He got hacked (again) days after saying nobody ever gets hacked.
Trump's campaign website was briefly defaced by hackers today claiming to have "evidence that completely discredits mr trump as a president," and offering to release—or conceal—that evidence based on Bitcoin donations paid to their account. (It's not clear why the hackers thought there was a seller's market for evidence discrediting Trump.)
There aren't really any security implications to this kind of web-vandalism, but it comes days after Trump jeered a reporter who (falsely) claimed to have been hacked after an embarrassing Twitter message came to light. "Nobody gets hacked," he said, unless someone with a "197 IQ" was involved.

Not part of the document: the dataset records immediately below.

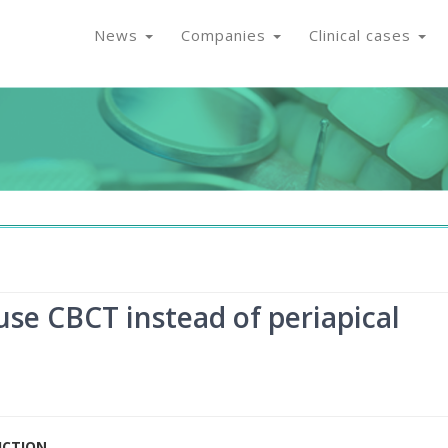
News
Companies
Clinical cases
use CBCT instead of periapical
UCTION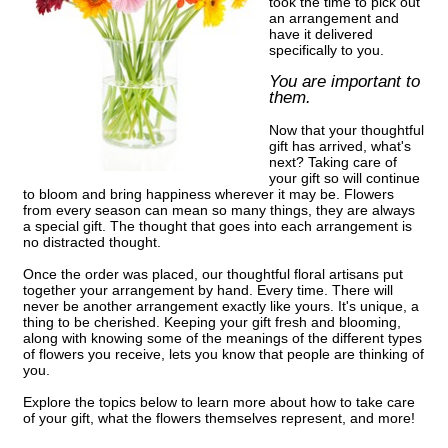
took the time to pick out
an arrangement and
have it delivered
specifically to you.
You are important to
them.
Now that your thoughtful
gift has arrived, what's
next? Taking care of
your gift so will continue
to bloom and bring happiness wherever it may be. Flowers
from every season can mean so many things, they are always
a special gift. The thought that goes into each arrangement is
no distracted thought.
Once the order was placed, our thoughtful floral artisans put
together your arrangement by hand. Every time. There will
never be another arrangement exactly like yours. It's unique, a
thing to be cherished. Keeping your gift fresh and blooming,
along with knowing some of the meanings of the different types
of flowers you receive, lets you know that people are thinking of
you.
Explore the topics below to learn more about how to take care
of your gift, what the flowers themselves represent, and more!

That's not true, and Trump's failure to understand that does have national security implications. Fake messages (or genuine ones) Trump's Twitter feed could literally start wars or crash economies. His Twitter account has been breached four times that we know of, including one incident that was reported just last week. In at least two of those cases, it wasn't so much "hacking" as guessing simple passwords like "yourefired" (his reality TV host catchphrase) and "maga2020!"
To put it lightly, Trump has been all over the map on cybersecurity. At times he's seemed to think that computers were so unsecure that only bicycle couriers could be trusted with sensitive information, and he tried to deflect blame for Russia's sophisticated cyberattacks on the DNC onto a hypothetical "400-pound" person acting alone. After taking office, he openly embraced the idea of working with the Putin regime on cybersecurity, effectively turning over what secrets the U.S. intelligence community still had over to Russia.
But he also uses an unsecured cell phone, which has horrified his staff and the intelligence community, since unsecured ones are notoriously easy targets for foreign intelligence agencies. And he's shown himself to be easily fooled by "social engineering" scams and other forms of emotional manipulation.
Why does this matter?
- This isn't one of those things a president can afford to be clueless about.
- People who live in poorly secured houses shouldn't throw stones.